**Problem to work on:**
Look for the word "docs" in the entries and copy every line where it shows up.

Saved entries
::::

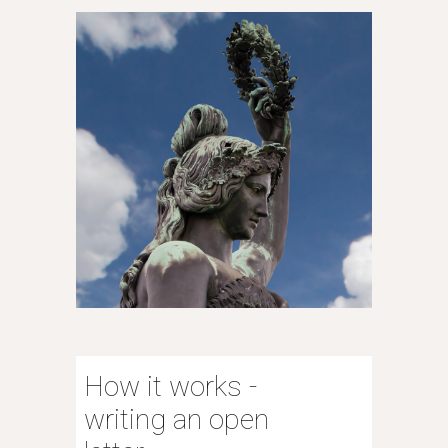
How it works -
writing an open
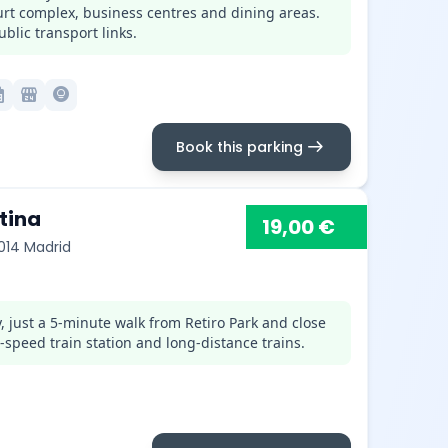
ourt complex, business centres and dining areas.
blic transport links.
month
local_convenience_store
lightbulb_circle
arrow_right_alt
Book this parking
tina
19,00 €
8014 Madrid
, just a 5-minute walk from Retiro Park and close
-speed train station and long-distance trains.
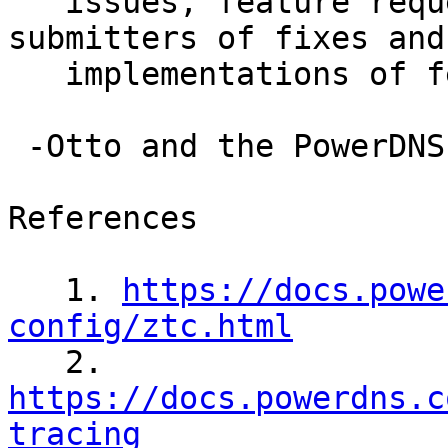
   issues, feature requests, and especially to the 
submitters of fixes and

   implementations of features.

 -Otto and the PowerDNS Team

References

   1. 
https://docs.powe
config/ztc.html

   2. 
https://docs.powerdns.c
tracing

::::

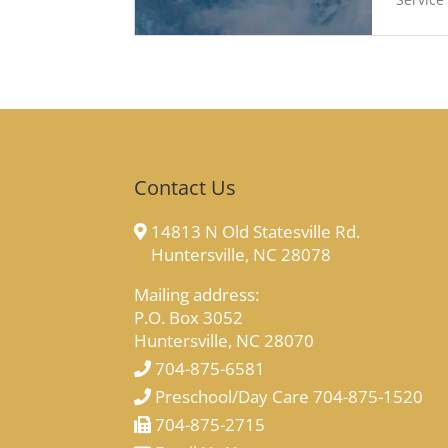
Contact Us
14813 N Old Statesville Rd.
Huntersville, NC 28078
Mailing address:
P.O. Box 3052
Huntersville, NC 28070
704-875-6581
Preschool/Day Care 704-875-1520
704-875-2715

::::

**Result:**
https://docs.powe
https://docs.powerdns.c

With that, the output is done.